Once the researchers identified the neutrinos amid the noise, they counted them up, then organized them according to the energies at which they were detected. They then compared their results with a model that they developed, which predicts the number and energy of neutrinos they should see in the absence of sterile neutrinos. As it turns out, the neutrinos they did detect were an almost perfect match with their predictions, with no dips in the data that would indicate sterile neutrinos in the mix.

“We had a very good chance of seeing these particles, but they just weren’t there,” Collin says. “It’s made the case for sterile neutrinos weaker.”
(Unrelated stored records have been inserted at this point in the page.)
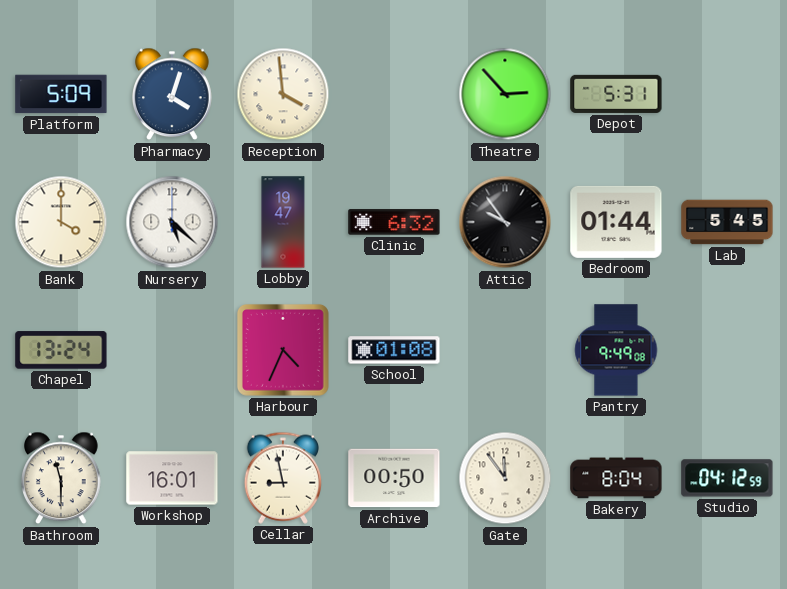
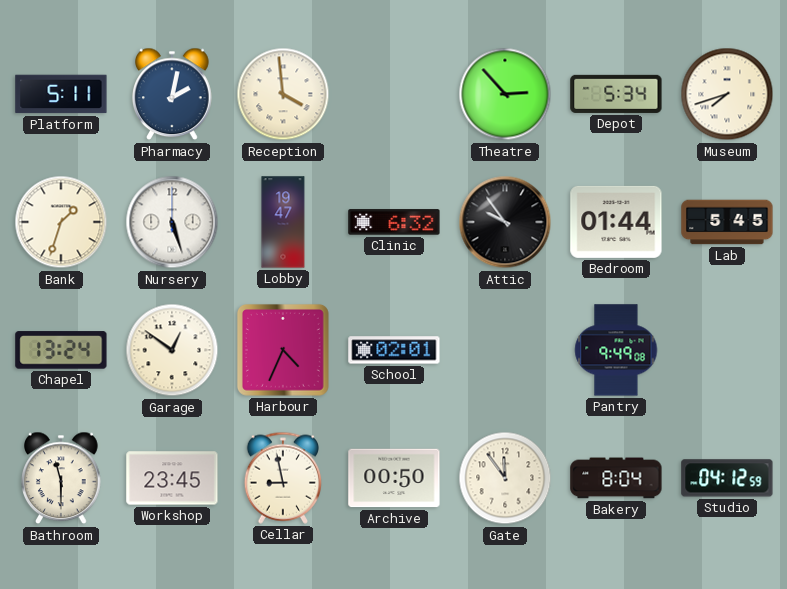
Platform: 5:09 -> 5:11
Pharmacy: 4:03 -> 2:02
Depot: 5:31 -> 5:34
Museum: none -> 7:42
Bank: 4:00 -> 1:33
Nursery: 5:22 -> 5:27
Garage: none -> 12:51
School: 01:08 -> 02:01
Workshop: 16:01 -> 23:45
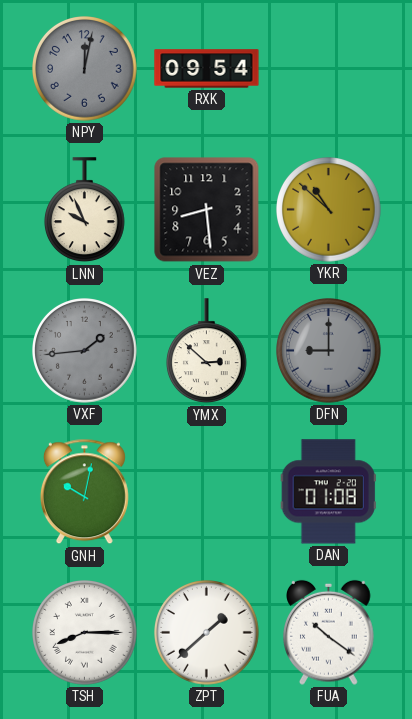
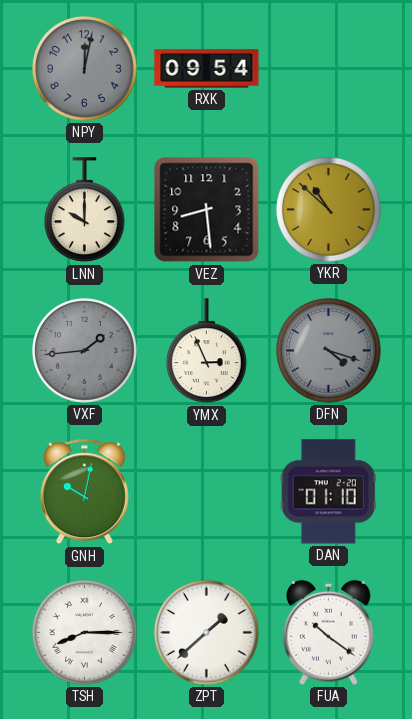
LNN: 9:56 -> 10:00
YMX: 2:52 -> 2:56
DFN: 9:00 -> 4:18
DAN: 01:08 -> 01:10
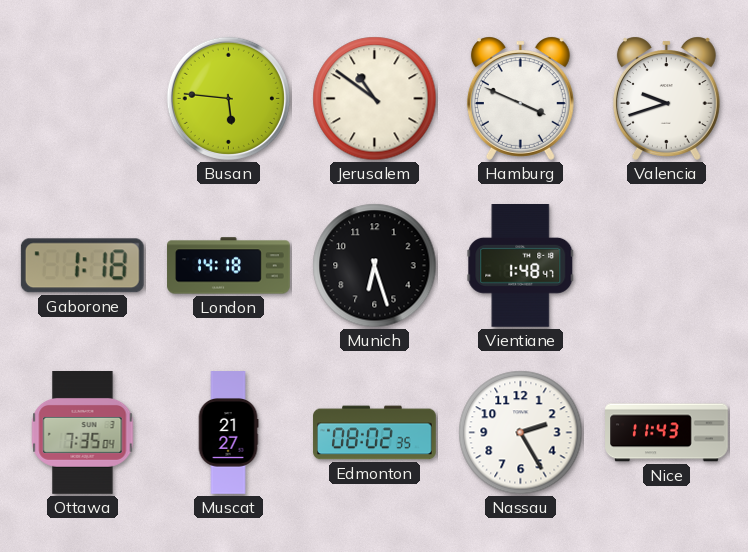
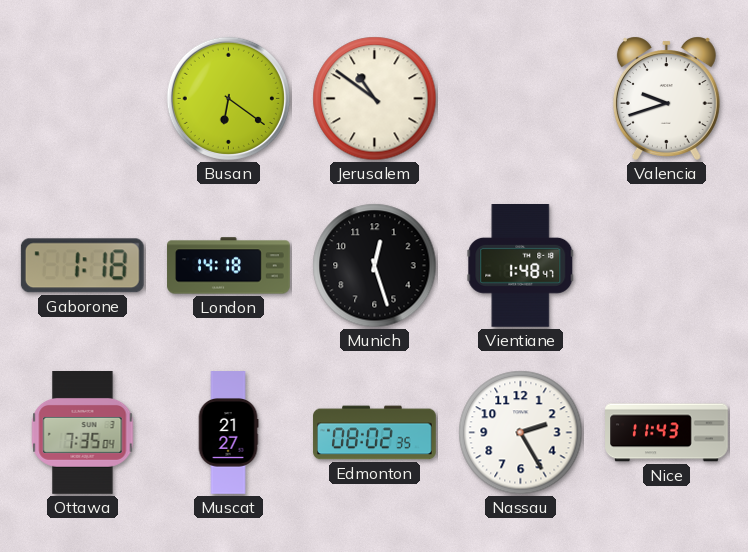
Busan: 5:46 -> 6:21
Hamburg: 3:49 -> none
Munich: 6:27 -> 12:27
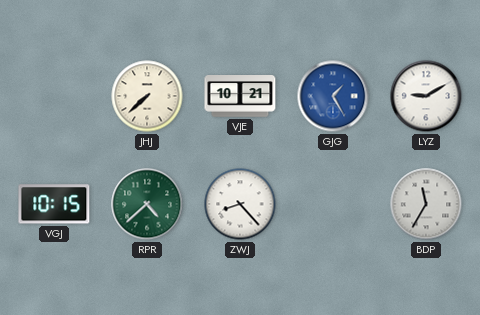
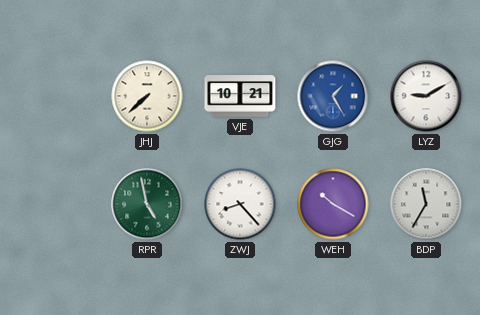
VGJ: 10:15 -> none
RPR: 4:38 -> 4:58
WEH: none -> 10:20
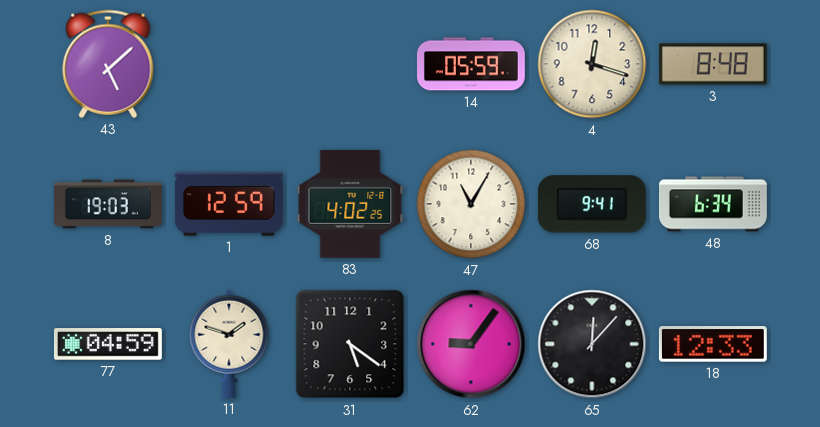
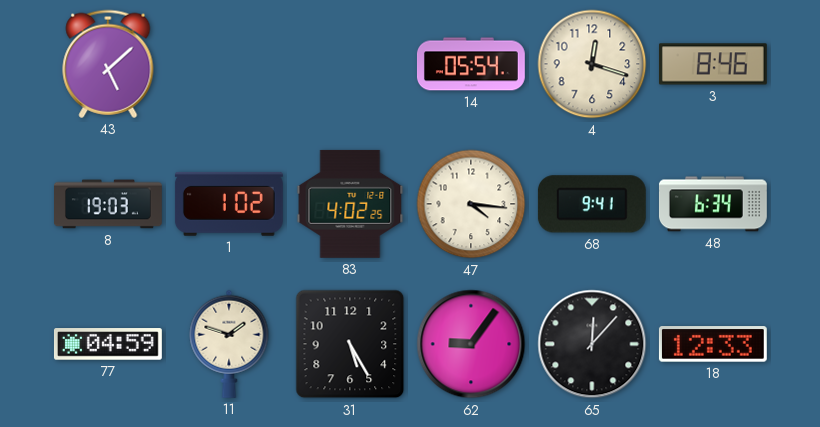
14: 05:59 -> 05:54
3: 8:48 -> 8:46
1: 12:59 -> 1:02
47: 11:05 -> 4:16
31: 5:21 -> 5:25
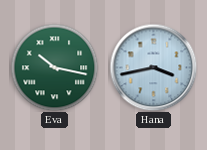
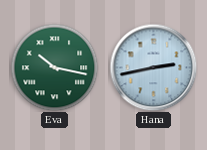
Hana: 3:43 -> 2:43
This doesn’t necessarily mean the hypothesis of a fourth neutrino — and a completely new fundamental particle — is completely dead. The researchers compared their neutrino observations with theoretical predictions made by other scientists. From their observations, the team was able to rule out a number of possible scenarios that they determined, with 99 percent confidence, to be impossible. That is, if sterile neutrinos exist, they should not have the mass, energy, and other parameters that are proposed in these scenarios. However, the researchers were unable to exclude a small number of other predictions, based on their observations. 

“We have identified where sterile neutrinos should not be, and we signaled a space where they can still survive,” Argüelles says. “We have five years more of data to analyze, which means we can do a better job in looking for this particle, and we are working hard on that.”

This research was funded, in part, by the National Science Foundation.